Sinbad looks up from his mug. "Like Maeve."
Ant nods. "Like Maeve. We went to the council after Dermott was cursed. It was practically the first place we went, seeking knowledge. They couldn't help us free Dermott, but they hadn't known any children survived the massacre. When they realized who Maeve was, and Keely, too, the council offered them the seventh and final Breakwater. They were appalled that two survivors were living like vagrants, though it suited Maeve just fine. Niall and Wren were with us by then, and Niall had defected from Lindisfarne, so he had the necessary knowledge to run a library."
Sinbad settles back slowly on the bench. This is the missing piece to the puzzle, the key that unlocks the mystery. Maeve is the linchpin. The house at Breakwater is hers, by law and by blood right. She survived the burning of Brí Leith, and her reward, Keely's reward, is the safety and security of a tiny islet off the coast of Eire, blanketed by protective spells, a comfortable and quiet rest of her life. A real breakwater protects a harbor from storms. These hidden repositories protect Maeve's people just as much. They keep and store her people's culture, their heritage, from the wrath of invaders. They're aptly named.

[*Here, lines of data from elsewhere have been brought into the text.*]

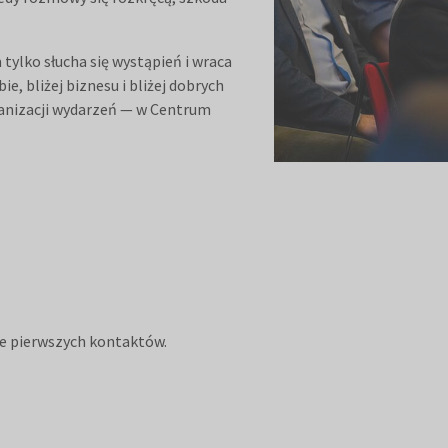
 tylko słucha się wystąpień i wraca
ie, bliżej biznesu i bliżej dobrych
ganizacji wydarzeń — w Centrum
nie pierwszych kontaktów.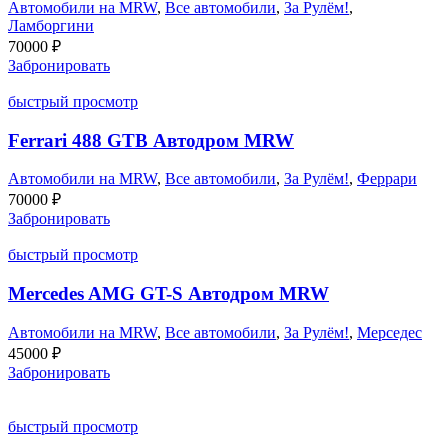
Автомобили на MRW
,
Все автомобили
,
За Рулём!
,
Ламборгини
70000
₽
Забронировать
быстрый просмотр
Ferrari 488 GTB Автодром MRW
Автомобили на MRW
,
Все автомобили
,
За Рулём!
,
Феррари
70000
₽
Забронировать
быстрый просмотр
Mercedes AMG GT-S Автодром MRW
Автомобили на MRW
,
Все автомобили
,
За Рулём!
,
Мерседес
45000
₽
Забронировать
быстрый просмотр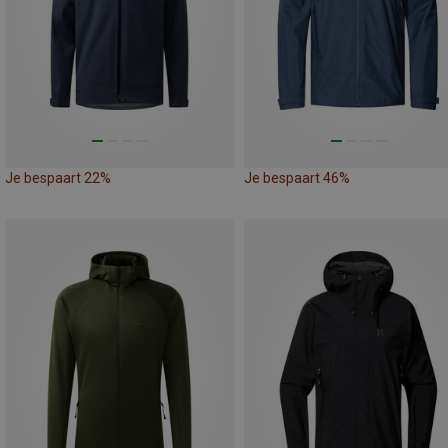
Je bespaart 22%
Je bespaart 46%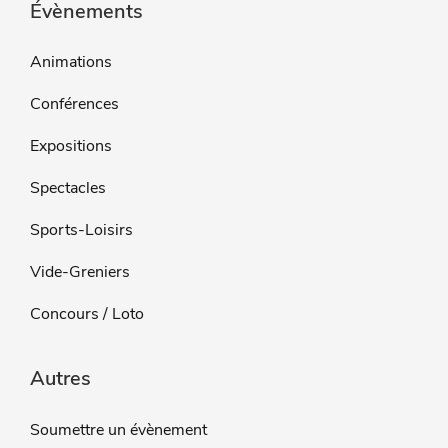
Évènements
Animations
Conférences
Expositions
Spectacles
Sports-Loisirs
Vide-Greniers
Concours / Loto
Autres
Soumettre un évènement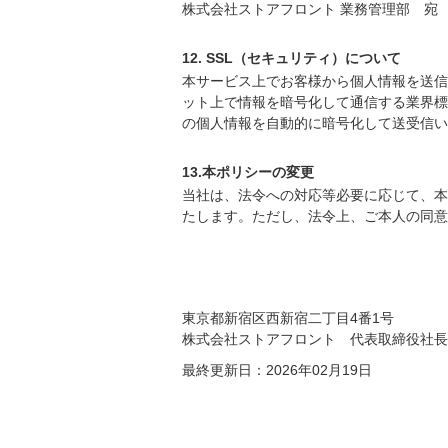
株式会社ストアフロント 業務管理部 宛
12. SSL（セキュリティ）について
本サービス上でお客様から個人情報を送信いただ
ット上で情報を暗号化して通信する業界標
の個人情報を自動的に暗号化して送受信い
13.本ポリシーの変更
当社は、法令への対応等必要に応じて、本
たします。ただし、法令上、ご本人の同意
東京都新宿区西新宿二丁目4番1号
株式会社ストアフロント 代表取締役社長
最終更新日：2026年02月19日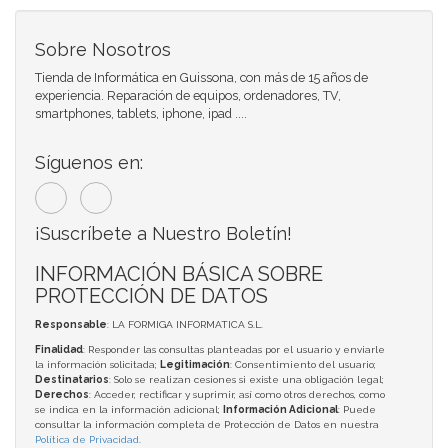
Sobre Nosotros
Tienda de Informática en Guissona, con más de 15 años de
experiencia. Reparación de equipos, ordenadores, TV,
smartphones, tablets, iphone, ipad ....
Síguenos en:
¡Suscríbete a Nuestro Boletín!
INFORMACIÓN BÁSICA SOBRE
PROTECCIÓN DE DATOS
Responsable
: LA FORMIGA INFORMATICA S.L.
Finalidad
: Responder las consultas planteadas por el usuario y enviarle
la información solicitada;
Legitimación
: Consentimiento del usuario;
Destinatarios
: Solo se realizan cesiones si existe una obligación legal;
Derechos
: Acceder, rectificar y suprimir, así como otros derechos, como
se indica en la información adicional;
Información Adicional
: Puede
consultar la información completa de Protección de Datos en nuestra
Política de Privacidad
.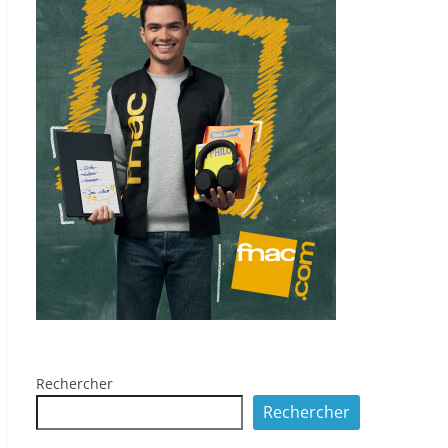
Rechercher
Rechercher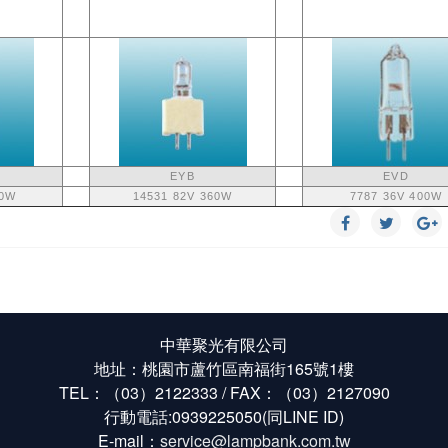
EYB
EVD
50W
14531 82V 360W
7787 36V 400W
中華聚光有限公司
地址：桃園市蘆竹區南福街165號1樓
TEL：（03）2122333 / FAX：（03）2127090
行動電話:0939225050(同LINE ID)
E-mail：
service@lampbank.com.tw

Except Maeve doesn't want that quiet, sheltered life—not for herself. Whether by birth or circumstance, something in her refuses to be tamed, refuses to settle down. The child-scholar Dermott used to visit at Brí Leith might have been happy with that sort of life, but not the woman Maeve has become. She needs a bigger sky, a further horizon.
"We work hard," Antoine says quietly. "But it's nothing like how we used to live. Summers were heaven, but the rest of the year was hell. We were always wet. Always cold. Always hungry—and I don't mean just hungry. I mean starving. Wren would have lost more than one of those boys if her pregnancies were earlier or later by a few moons, just because we couldn't have kept her fed. One illness would have wiped us all out, even with Keely's magic. Life is brutal when you have nothing, and have no way to fix that." Hard lines appear around his mouth, lines Sinbad has never seen before. "I felt like a failure as a man, but I'd do anything to keep my children from living that way. When the seventh Breakwater was offered to Maeve and Keely, it was everything I wanted to give my sisters but never could. A roof over their heads. A surfeit of food. Safety—maybe that more than anything else. A task and a purpose." He raises his dark eyes to Sinbad. "What I'm trying to say, I guess, is that I get it. I do. We work for everything we have, but we only got the chance because of Maeve. Not me. Not Dermott. We owe that girl everything. If you let us help you now, you're giving us a chance to repay that debt."
Sinbad has no words. He knew he was going to give in—Maeve's safety depends on it, and he refuses to gamble with that. But he didn't know how much Ant understood this struggle, the pressure of male pride, of what he wants versus what circumstance demands. Dermott couldn't provide for Maeve when they were children, so he gave her into the care of people who could. Ant and Niall made a similar decision when they accepted Breakwater. They were living before, but they weren't thriving, and they wanted better for their family. For their children. They couldn't provide, but Maeve could. For the sake of everyone involved, Ant and Niall let her. Sinbad has to do the same. For Maeve's sake. For his child's sake. His crew's sake.
He reaches across the table. Antoine clasps his hand.